Copy out, from the data below, each line in which the word "Orlando" occurs.

Start of Source material

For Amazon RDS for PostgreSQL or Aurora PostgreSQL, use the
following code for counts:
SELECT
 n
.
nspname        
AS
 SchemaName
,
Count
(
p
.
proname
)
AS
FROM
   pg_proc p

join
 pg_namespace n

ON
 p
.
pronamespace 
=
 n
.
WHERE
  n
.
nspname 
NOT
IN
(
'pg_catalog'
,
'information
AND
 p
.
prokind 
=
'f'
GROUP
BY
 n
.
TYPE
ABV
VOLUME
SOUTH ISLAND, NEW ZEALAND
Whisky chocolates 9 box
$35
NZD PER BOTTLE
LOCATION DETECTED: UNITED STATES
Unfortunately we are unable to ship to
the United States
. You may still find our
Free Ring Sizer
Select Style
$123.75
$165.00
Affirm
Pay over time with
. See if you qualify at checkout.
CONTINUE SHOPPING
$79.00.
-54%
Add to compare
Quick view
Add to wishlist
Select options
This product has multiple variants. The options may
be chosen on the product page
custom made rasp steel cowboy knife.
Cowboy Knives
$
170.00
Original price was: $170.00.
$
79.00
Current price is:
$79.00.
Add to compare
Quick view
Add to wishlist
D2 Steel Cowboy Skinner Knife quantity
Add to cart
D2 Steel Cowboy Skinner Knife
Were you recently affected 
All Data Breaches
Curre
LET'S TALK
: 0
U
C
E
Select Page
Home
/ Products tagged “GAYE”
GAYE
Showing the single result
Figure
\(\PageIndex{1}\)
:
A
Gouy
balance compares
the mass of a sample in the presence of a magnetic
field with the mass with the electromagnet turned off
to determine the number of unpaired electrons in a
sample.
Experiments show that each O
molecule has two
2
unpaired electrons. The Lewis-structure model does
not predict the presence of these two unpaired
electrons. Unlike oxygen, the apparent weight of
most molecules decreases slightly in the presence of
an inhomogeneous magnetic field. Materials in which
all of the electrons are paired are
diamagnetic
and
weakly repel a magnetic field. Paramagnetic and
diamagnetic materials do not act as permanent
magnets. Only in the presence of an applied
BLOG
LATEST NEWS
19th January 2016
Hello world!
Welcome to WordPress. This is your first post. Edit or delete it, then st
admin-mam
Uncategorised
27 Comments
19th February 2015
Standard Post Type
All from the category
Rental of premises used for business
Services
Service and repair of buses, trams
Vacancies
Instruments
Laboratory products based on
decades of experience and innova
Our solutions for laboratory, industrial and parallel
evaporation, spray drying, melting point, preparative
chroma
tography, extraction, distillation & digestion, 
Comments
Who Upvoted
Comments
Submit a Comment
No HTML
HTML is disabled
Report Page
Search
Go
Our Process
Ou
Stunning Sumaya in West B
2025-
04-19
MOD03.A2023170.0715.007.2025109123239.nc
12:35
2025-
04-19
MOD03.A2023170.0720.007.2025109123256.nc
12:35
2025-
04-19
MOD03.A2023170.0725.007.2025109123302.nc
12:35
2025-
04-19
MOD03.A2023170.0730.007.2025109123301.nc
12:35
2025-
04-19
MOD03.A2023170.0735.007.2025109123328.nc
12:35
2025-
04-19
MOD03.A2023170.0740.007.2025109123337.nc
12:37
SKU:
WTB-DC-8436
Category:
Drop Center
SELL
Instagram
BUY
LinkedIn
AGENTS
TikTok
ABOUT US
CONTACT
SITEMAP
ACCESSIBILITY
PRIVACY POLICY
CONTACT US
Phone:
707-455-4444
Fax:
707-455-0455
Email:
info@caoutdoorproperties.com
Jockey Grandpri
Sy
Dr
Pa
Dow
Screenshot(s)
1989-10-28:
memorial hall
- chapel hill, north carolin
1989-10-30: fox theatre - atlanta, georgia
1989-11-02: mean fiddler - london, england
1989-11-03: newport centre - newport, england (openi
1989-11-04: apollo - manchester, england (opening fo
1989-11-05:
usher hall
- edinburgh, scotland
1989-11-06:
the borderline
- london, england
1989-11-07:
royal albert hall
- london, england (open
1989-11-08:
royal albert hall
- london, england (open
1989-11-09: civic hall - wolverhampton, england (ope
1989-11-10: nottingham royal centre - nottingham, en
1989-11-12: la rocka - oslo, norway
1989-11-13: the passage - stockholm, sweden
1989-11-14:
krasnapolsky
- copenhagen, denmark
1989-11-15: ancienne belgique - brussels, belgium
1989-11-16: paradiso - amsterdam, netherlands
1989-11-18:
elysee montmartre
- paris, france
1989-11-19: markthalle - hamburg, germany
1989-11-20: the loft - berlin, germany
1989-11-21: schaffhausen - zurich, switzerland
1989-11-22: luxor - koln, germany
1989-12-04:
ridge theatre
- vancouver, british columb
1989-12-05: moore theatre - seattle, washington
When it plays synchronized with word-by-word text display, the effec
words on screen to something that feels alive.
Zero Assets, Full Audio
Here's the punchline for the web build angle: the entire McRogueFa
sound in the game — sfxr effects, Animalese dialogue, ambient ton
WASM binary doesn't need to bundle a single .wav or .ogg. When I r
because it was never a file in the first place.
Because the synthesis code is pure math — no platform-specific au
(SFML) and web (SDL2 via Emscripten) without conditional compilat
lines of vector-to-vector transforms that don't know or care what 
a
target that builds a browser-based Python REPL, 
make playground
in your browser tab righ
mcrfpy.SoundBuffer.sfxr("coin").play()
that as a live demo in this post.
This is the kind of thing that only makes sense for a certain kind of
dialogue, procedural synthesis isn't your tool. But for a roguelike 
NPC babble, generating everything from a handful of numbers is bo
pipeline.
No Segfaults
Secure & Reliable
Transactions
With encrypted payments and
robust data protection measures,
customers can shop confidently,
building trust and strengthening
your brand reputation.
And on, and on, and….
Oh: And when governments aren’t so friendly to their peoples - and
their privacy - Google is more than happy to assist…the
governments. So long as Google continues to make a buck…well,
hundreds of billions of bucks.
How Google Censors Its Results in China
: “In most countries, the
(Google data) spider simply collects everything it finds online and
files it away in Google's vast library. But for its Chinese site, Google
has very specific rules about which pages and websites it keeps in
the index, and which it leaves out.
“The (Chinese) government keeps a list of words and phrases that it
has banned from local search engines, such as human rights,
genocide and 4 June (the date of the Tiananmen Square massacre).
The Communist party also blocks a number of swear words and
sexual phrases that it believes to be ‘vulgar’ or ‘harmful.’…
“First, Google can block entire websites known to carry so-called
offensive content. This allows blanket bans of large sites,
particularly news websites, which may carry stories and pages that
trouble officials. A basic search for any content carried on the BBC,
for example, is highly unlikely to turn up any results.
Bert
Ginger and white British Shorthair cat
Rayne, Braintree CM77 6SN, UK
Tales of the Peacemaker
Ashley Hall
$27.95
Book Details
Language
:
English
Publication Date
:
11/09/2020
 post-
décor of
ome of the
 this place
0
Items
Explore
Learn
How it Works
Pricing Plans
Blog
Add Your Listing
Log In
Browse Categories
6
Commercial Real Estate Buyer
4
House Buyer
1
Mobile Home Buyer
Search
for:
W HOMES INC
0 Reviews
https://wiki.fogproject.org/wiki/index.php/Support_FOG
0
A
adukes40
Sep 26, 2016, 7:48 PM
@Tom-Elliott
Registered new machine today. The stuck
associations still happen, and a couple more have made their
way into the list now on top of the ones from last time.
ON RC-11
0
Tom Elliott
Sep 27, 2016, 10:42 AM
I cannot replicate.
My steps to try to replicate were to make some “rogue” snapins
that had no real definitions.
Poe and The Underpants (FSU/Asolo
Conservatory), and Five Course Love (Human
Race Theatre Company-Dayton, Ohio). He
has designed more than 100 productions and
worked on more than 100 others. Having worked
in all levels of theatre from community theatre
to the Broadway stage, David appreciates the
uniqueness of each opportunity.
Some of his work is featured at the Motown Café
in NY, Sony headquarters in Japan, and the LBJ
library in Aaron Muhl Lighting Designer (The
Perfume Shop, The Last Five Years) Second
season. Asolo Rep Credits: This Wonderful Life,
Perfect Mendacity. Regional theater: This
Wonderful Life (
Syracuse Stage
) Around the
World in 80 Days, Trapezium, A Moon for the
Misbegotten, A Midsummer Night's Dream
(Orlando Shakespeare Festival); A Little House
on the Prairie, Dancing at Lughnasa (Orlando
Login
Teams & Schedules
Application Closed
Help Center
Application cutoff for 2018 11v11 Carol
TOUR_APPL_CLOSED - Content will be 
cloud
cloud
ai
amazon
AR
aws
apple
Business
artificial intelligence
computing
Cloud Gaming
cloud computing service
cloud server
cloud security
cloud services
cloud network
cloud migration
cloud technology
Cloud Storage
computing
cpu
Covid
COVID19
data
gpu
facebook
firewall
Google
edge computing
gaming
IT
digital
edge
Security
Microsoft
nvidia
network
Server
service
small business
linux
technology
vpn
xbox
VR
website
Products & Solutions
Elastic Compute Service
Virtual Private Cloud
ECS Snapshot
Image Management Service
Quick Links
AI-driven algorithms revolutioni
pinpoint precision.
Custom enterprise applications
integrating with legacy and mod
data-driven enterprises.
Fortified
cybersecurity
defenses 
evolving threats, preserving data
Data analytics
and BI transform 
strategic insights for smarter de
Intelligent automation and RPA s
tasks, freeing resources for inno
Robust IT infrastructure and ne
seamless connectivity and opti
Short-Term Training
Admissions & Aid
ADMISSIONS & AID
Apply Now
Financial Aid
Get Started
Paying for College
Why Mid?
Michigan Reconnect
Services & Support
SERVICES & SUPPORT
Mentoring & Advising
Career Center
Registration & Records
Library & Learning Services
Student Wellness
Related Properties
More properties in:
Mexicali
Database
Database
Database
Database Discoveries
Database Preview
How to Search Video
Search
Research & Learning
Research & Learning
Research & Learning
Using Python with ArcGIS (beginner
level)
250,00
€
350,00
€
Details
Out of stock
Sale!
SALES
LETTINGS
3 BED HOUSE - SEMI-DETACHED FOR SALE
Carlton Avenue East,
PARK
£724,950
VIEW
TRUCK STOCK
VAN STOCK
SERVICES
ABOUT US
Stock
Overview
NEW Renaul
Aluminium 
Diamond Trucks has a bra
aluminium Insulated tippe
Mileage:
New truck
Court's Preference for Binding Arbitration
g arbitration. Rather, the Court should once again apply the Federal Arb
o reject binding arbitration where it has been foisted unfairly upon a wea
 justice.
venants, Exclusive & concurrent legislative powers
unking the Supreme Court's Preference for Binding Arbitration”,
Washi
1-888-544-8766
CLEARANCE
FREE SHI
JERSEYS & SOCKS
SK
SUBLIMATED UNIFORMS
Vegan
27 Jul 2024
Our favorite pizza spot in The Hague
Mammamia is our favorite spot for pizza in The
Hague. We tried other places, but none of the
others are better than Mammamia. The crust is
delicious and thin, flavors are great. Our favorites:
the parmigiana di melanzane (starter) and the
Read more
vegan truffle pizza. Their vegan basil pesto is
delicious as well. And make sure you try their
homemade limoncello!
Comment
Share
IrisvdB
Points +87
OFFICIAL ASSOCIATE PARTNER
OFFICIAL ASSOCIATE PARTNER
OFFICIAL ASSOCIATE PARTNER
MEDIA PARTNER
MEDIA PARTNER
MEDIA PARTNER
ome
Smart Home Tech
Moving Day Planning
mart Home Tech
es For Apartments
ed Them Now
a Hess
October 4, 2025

End of Source material

● **Task response**:
(Orlando Shakespeare Festival); A Little House
on the Prairie, Dancing at Lughnasa (Orlando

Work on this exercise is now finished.